As future directions, our team is actively working on further refining our septic early detection models based on technical and clinical advances. In particular, (1) some of the important data elements such as SOFA score (and different variations of SOFA score) were not captured in our EHR routinely at the time of this study. Given the clinical utility of such data elements, our system is now capturing these important variables more consistently. Therefore, as part of future work, we will be integrating these new variables and assessing their predictive utility. (2) Certain variables, especially laboratory variables (such as blood cultures), have a higher turn-around time (sometimes ranging between 48 to 72 h). In this study, we used the presence of blood culture order as a binary variable; however, having the actual test results could improve the detection of septic shock. We are working on integrating more laboratory-based features as their turn-around time improves.
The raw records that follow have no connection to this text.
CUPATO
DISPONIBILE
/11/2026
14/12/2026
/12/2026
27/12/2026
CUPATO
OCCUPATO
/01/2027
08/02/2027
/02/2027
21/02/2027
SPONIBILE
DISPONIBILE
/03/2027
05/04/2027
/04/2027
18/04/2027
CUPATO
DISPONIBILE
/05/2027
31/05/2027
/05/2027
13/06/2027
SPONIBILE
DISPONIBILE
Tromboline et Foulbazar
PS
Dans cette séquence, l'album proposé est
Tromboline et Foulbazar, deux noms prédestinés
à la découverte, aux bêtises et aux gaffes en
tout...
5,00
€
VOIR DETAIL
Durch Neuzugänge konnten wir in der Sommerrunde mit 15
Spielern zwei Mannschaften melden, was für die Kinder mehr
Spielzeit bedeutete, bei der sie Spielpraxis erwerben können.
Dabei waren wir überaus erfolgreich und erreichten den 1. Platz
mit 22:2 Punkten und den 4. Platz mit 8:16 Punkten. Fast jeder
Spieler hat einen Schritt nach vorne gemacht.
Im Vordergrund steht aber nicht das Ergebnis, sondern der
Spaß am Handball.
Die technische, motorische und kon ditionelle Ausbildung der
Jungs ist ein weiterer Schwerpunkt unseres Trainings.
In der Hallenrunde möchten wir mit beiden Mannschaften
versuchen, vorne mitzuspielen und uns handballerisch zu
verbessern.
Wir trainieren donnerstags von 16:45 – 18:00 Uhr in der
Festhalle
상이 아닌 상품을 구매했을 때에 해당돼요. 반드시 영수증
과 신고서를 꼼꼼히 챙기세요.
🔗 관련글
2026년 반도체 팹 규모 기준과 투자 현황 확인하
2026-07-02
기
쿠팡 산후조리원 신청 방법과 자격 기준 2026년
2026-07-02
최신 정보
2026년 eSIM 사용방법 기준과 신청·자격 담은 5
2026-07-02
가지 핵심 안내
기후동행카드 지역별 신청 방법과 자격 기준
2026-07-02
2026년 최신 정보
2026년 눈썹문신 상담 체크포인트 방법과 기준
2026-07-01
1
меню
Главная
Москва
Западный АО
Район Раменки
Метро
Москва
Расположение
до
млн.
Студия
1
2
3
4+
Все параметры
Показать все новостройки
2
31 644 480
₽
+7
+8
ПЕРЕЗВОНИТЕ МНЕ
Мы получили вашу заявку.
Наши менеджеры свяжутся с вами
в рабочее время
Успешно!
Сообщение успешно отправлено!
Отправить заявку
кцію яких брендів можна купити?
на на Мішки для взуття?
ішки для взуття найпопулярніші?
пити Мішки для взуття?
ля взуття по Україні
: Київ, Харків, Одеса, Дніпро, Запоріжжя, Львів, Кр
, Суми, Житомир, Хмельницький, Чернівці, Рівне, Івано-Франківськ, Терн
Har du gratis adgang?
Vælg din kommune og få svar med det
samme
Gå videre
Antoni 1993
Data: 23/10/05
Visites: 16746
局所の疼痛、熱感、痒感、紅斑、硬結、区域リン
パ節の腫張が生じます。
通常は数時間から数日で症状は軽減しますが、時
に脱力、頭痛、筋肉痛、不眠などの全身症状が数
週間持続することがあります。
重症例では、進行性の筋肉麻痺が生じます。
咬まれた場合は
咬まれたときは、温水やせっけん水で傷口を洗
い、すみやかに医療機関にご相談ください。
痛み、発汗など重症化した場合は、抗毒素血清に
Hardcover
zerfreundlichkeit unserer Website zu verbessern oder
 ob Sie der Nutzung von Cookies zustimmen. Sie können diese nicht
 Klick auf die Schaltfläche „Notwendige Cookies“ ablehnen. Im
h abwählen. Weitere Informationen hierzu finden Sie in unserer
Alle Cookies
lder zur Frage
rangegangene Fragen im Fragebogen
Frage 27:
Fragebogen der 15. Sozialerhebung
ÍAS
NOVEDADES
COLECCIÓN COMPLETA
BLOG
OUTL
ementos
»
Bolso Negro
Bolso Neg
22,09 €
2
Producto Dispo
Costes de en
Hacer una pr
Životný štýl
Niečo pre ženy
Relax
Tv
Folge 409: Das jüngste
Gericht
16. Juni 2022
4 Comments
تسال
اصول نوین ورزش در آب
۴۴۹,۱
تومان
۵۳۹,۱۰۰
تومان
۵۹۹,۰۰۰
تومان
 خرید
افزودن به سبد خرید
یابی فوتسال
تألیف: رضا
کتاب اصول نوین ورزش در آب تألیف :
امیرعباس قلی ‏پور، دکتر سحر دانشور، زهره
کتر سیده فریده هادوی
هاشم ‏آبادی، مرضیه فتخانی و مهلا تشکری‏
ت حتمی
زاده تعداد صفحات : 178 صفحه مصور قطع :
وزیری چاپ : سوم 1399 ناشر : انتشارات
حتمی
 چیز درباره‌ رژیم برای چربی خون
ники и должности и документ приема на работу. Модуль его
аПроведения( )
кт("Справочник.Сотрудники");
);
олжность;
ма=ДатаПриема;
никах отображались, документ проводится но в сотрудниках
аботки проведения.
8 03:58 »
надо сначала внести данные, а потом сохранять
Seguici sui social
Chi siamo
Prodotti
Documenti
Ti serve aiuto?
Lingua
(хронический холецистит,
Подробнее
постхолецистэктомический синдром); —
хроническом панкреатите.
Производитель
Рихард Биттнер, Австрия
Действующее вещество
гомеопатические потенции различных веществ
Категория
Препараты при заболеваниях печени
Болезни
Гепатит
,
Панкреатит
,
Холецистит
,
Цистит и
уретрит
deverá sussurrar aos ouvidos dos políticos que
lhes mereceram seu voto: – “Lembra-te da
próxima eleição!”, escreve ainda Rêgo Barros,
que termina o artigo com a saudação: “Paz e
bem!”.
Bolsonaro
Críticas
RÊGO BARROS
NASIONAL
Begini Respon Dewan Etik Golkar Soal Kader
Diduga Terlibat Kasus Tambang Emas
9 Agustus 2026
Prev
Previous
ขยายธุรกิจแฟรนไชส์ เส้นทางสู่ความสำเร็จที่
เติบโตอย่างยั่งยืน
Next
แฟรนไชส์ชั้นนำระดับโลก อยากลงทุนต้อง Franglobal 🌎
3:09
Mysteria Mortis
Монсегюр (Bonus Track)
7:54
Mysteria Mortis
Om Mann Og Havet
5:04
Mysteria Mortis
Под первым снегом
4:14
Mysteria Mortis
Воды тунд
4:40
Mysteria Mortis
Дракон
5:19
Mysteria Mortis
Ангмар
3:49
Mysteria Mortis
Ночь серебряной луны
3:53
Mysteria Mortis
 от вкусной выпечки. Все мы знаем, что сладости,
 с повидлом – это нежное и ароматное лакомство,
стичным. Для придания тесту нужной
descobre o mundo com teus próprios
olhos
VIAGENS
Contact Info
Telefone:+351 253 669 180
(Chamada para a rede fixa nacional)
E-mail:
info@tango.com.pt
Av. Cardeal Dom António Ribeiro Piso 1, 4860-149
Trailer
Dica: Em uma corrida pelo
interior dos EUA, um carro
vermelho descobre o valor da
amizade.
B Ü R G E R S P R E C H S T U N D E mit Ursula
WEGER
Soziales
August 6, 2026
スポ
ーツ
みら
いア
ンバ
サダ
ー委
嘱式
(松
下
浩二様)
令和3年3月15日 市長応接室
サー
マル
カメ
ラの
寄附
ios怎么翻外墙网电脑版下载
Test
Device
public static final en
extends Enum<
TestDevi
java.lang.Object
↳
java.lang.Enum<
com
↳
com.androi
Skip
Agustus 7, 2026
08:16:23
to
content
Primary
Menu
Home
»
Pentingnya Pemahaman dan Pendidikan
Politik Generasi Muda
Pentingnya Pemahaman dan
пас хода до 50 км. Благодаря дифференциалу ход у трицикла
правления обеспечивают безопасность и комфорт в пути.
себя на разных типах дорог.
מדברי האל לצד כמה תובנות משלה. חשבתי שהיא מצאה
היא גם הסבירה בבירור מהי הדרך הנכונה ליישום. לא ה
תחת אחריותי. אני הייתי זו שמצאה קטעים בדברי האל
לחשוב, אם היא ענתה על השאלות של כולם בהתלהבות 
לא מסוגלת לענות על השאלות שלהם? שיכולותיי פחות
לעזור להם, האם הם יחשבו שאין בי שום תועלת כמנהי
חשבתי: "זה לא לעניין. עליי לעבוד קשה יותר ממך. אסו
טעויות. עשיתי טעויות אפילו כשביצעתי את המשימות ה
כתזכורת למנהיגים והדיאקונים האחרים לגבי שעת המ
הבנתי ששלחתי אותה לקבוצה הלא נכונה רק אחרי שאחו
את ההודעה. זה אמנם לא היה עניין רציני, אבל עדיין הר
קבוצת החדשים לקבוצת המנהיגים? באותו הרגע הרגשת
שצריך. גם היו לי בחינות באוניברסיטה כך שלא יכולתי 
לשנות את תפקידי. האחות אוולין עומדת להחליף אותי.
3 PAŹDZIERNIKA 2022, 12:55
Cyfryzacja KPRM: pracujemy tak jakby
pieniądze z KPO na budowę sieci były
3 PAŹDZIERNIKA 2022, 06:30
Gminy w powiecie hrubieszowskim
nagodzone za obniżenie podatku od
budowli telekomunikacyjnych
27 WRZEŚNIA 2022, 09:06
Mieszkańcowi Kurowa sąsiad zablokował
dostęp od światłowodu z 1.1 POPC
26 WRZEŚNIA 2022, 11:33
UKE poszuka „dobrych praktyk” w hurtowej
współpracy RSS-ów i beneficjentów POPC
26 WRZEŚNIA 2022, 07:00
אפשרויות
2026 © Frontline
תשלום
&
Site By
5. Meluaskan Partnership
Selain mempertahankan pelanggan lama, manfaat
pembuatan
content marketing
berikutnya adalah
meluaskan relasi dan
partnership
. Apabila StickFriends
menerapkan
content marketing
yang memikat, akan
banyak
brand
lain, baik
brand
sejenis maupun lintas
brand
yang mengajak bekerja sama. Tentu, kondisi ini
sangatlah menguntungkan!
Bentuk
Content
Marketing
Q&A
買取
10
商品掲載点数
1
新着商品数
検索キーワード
Finally, (3) many other laboratory variables could be included in the model; however, laboratory values tend to suffer from non-at-random missing and at high rates, and imputing them is a challenging task. Our team is developing imputation modeling that is designed specifically for laboratory-based features [54]. We believe better imputation and more targeted hyperparameter tuning, including sensitivity-based analysis, could further improve model performance.

One of the main limitations of this study design is that some patients who progress to septic shock might be mislabeled as controls in the cohort. Even though this can be avoided by taking a large time window and leveraging pathology results, the technical and clinical steps needed to address this study limitation are manifold and beyond the scope of this study. Currently, the turnaround time for pathology reports makes it impractical for the integration of such data into a decision support system that is aimed at assisting ICU providers in real-time-few hours after the patient is admitted to ICU. Another potential source of noise is the intervention by care providers e.g., administration of fluid bolus based on capillary refill, which would suppress clinical markers e.g., SBP, lactate to baseline, thus misleading the model during training.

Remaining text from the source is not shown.